What is expected: Only one portion of the data is to be written out: from the line bearing "ремонт вам будет" through the line bearing "Я уже знаю в чем неисправность и какой". Write it exactly as it appears.

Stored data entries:
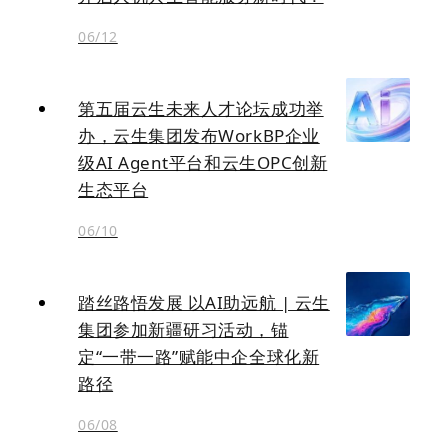
06/12
第五届云生未来人才论坛成功举
办，云生集团发布WorkBP企业
级AI Agent平台和云生OPC创新
生态平台
06/10
踏丝路悟发展 以AI助远航 | 云生
集团参加新疆研习活动，锚
定“一带一路”赋能中企全球化新
路径
06/08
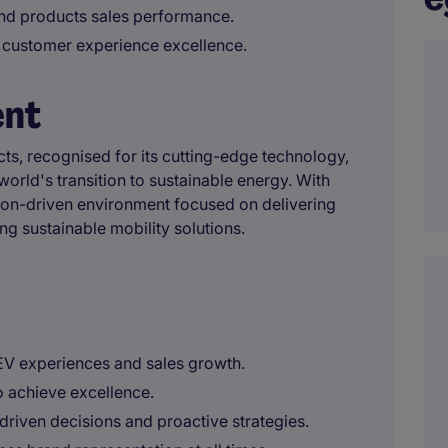
nd products sales performance.
 customer experience excellence.
ent
ucts, recognised for its cutting-edge technology,
orld's transition to sustainable energy. With
ion-driven environment focused on delivering
g sustainable mobility solutions.
EV experiences and sales growth.
o achieve excellence.
riven decisions and proactive strategies.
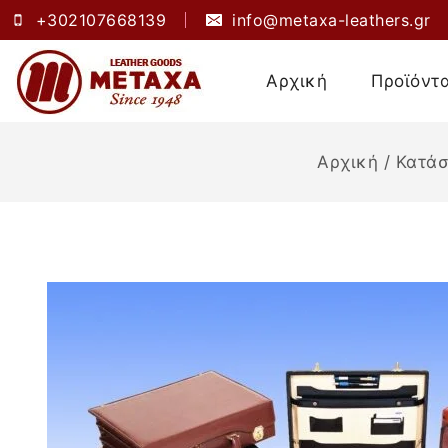
+302107668139
info@metaxa-leathers.gr
Αρχική
Προϊόντ
Αρχική
/
Κατά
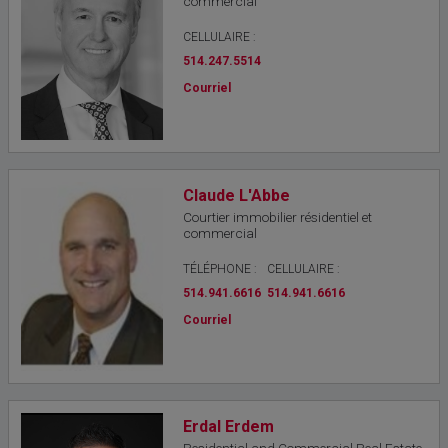
commercial
CELLULAIRE :
514.247.5514
Courriel
Claude L'Abbe
Courtier immobilier résidentiel et
commercial
TÉLÉPHONE :
CELLULAIRE :
514.941.6616
514.941.6616
Courriel
Erdal Erdem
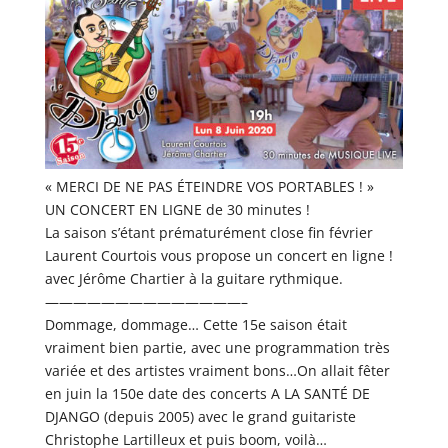
« MERCI DE NE PAS ÉTEINDRE VOS PORTABLES ! »
UN CONCERT EN LIGNE de 30 minutes !
La saison s’étant prématurément close fin février
Laurent Courtois vous propose un concert en ligne !
avec Jérôme Chartier à la guitare rythmique.
——————————————–
Dommage, dommage… Cette 15e saison était
vraiment bien partie, avec une programmation très
variée et des artistes vraiment bons…On allait fêter
en juin la 150e date des concerts A LA SANTÉ DE
DJANGO (depuis 2005) avec le grand guitariste
Christophe Lartilleux et puis boom, voilà…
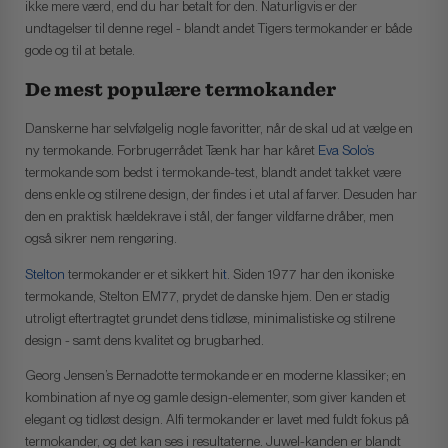
ikke mere værd, end du har betalt for den. Naturligvis er der
undtagelser til denne regel - blandt andet Tigers termokander er både
gode og til at betale.
De mest populære termokander
Danskerne har selvfølgelig nogle favoritter, når de skal ud at vælge en
ny termokande. Forbrugerrådet Tænk har har kåret
Eva Solo’s
termokande som bedst i termokande-test, blandt andet takket være
dens enkle og stilrene design, der findes i et utal af farver. Desuden har
den en praktisk hældekrave i stål, der fanger vildfarne dråber, men
også sikrer nem rengøring.
Stelton
termokander er et sikkert hi
t
. Siden 1977 har den ikoniske
termokande, Stelton EM77, prydet de danske hjem. Den er stadig
utroligt eftertragtet grundet dens tidløse, minimalistiske og stilrene
design - samt dens kvalitet og brugbarhed.
Georg Jensen’s Bernadotte termokande er en moderne klassiker; en
kombination af nye og gamle design-elementer, som giver kanden et
elegant og tidløst design. Alfi termokander er lavet med fuldt fokus på
termokander, og det kan ses i resultaterne. Juwel-kanden er blandt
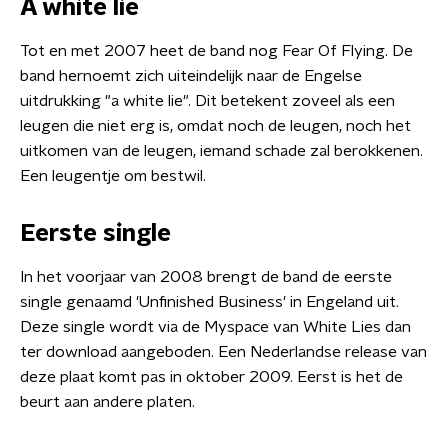
A white lie
Tot en met 2007 heet de band nog Fear Of Flying. De
band hernoemt zich uiteindelijk naar de Engelse
uitdrukking "a white lie". Dit betekent zoveel als een
leugen die niet erg is, omdat noch de leugen, noch het
uitkomen van de leugen, iemand schade zal berokkenen.
Een leugentje om bestwil.
Eerste single
In het voorjaar van 2008 brengt de band de eerste
single genaamd 'Unfinished Business' in Engeland uit.
Deze single wordt via de Myspace van White Lies dan
ter download aangeboden. Een Nederlandse release van
deze plaat komt pas in oktober 2009. Eerst is het de
beurt aan andere platen.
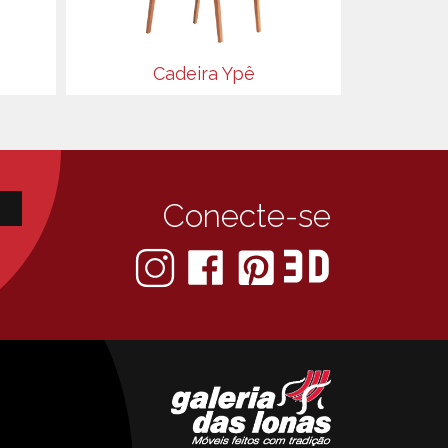
Cadeira Ypê
Conecte-se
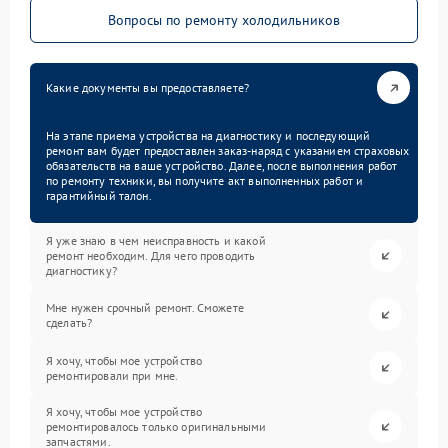
Вопросы по ремонту холодильников
Какие документы вы предоставляете?
На этапе приема устройства на диагностику и последующий
ремонт вам будет предоставлен заказ-наряд с указанием страховых
обязательств на ваше устройство. Далее, после выполнения работ
по ремонту техники, вы получите акт выполненных работ и
гарантийный талон.
Я уже знаю в чем неисправность и какой
ремонт необходим. Для чего проводить
диагностику?
Мне нужен срочный ремонт. Сможете
сделать?
Я хочу, чтобы мое устройство
ремонтировали при мне.
Я хочу, чтобы мое устройство
ремонтировалось только оригинальными
запчастями.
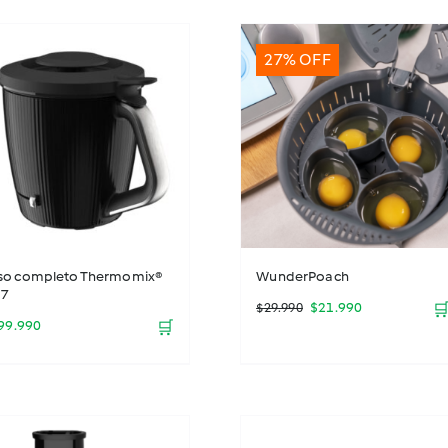
27% OFF
so completo Thermomix®
WunderPoach
7
El
El
$
21.990

$
29.990
99.990
🛒
precio
precio
original
actual
era:
es:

Solution to the problem:
ремонт вам будет предоставлен заказ-наряд с указанием страховых
обязательств на ваше устройство. Далее, после выполнения работ
по ремонту техники, вы получите акт выполненных работ и
гарантийный талон.
Я уже знаю в чем неисправность и какой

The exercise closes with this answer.